Arguments pertinents
1. Sur la situation des requérants : Le tribunal a affirmé que M. B et son épouse, bien qu'étant non-résidents et non affiliés au régime de sécurité sociale français, ne se trouvaient pas dans une situation sensiblement différente de celle des résidents français affiliés. Cela a été déterminant pour écarter l'argument de discrimination.
> "La seule circonstance que le requérant et son épouse, résidents des États-Unis, ne sont pas affiliés au régime obligatoire de sécurité sociale français et ne bénéficient pas desdits prestations et avantages ne permet pas de les regarder comme se trouvant dans une situation sensiblement différente d'un résident en France affilié au régime obligatoire de sécurité sociale français."
2. Sur la nature des prélèvements : Le tribunal a précisé que les contributions sociales en question ne constituaient pas des cotisations ouvrant des droits aux prestations de sécurité sociale, mais des impositions. Cela a également influencé le rejet de la requête.
> "La contribution sociale généralisée et la contribution pour le remboursement de la dette sociale ne constituent pas des cotisations ouvrant des droits aux prestations et avantages servis par les régimes obligatoires de sécurité sociale, mais des impositions."
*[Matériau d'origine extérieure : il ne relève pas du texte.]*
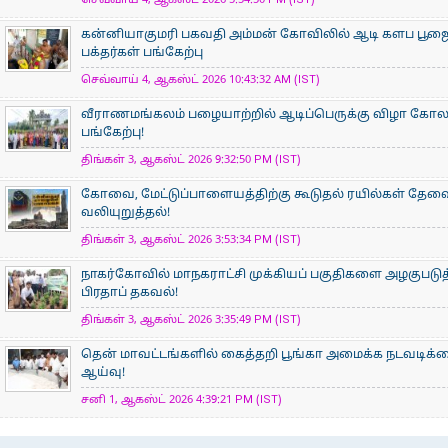
செவ்வாய் 4, ஆகஸ்ட் 2026 5:54:50 PM (IST)
கன்னியாகுமரி பகவதி அம்மன் கோவிலில் ஆடி களப பூ
பக்தர்கள் பங்கேற்பு
செவ்வாய் 4, ஆகஸ்ட் 2026 10:43:32 AM (IST)
வீராணமங்கலம் பழையாற்றில் ஆடிப்பெருக்கு விழா கோ
பங்கேற்பு!
திங்கள் 3, ஆகஸ்ட் 2026 9:32:50 PM (IST)
கோவை, மேட்டுப்பாளையத்திற்கு கூடுதல் ரயில்கள் தேவ
வலியுறுத்தல்!
திங்கள் 3, ஆகஸ்ட் 2026 3:53:34 PM (IST)
நாகர்கோவில் மாநகராட்சி முக்கியப் பகுதிகளை அழகுபடுத
பிரதாப் தகவல்!
திங்கள் 3, ஆகஸ்ட் 2026 3:35:49 PM (IST)
தென் மாவட்டங்களில் கைத்தறி பூங்கா அமைக்க நடவடிக்க
ஆய்வு!
சனி 1, ஆகஸ்ட் 2026 4:39:21 PM (IST)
Interprétations et citations légales
1. Article 14 de la Convention européenne des droits de l'homme : Cet article stipule que la jouissance des droits et libertés doit être assurée sans distinction, et que toute distinction entre des personnes placées dans une situation analogue est discriminatoire si elle n'est pas justifiée par des raisons objectives et raisonnables.
> "Une distinction entre des personnes placées dans une situation analogue est discriminatoire [...] si elle n'est pas assortie de justifications objectives et raisonnables."
2. Code de la sécurité sociale - Article L. 136-6 : Cet article régit les prélèvements sociaux, précisant leur application aux revenus fonciers, ce qui a été central dans la décision du tribunal.
3. Ordonnance n° 96-50 du 24 janvier 1996 : Cette ordonnance traite du remboursement de la dette sociale et a été citée pour justifier le cadre légal des prélèvements en question.
En conclusion, le tribunal a statué que les requérants ne pouvaient pas revendiquer une discrimination au regard des prélèvements sociaux, car leur situation n'était pas fondamentalement différente de celle des résidents français, et les prélèvements en question étaient considérés comme des impositions, non des cotisations ouvrant des droits.